> _Items from a data source_
============
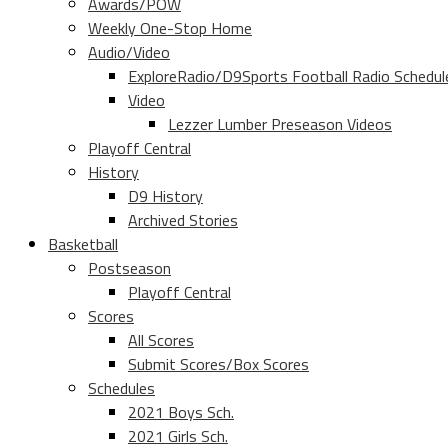
Awards/POW
Weekly One-Stop Home
Audio/Video
ExploreRadio/D9Sports Football Radio Schedul
Video
Lezzer Lumber Preseason Videos
Playoff Central
History
D9 History
Archived Stories
Basketball
Postseason
Playoff Central
Scores
All Scores
Submit Scores/Box Scores
Schedules
2021 Boys Sch.
2021 Girls Sch.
============
> _Task requirements_
An exact copy of the lines from the one containing "Submit Scores/Box Scores" through the end of the entries is required, and nothing beyond them.

> _Solution below_
Submit Scores/Box Scores
Schedules
2021 Boys Sch.
2021 Girls Sch.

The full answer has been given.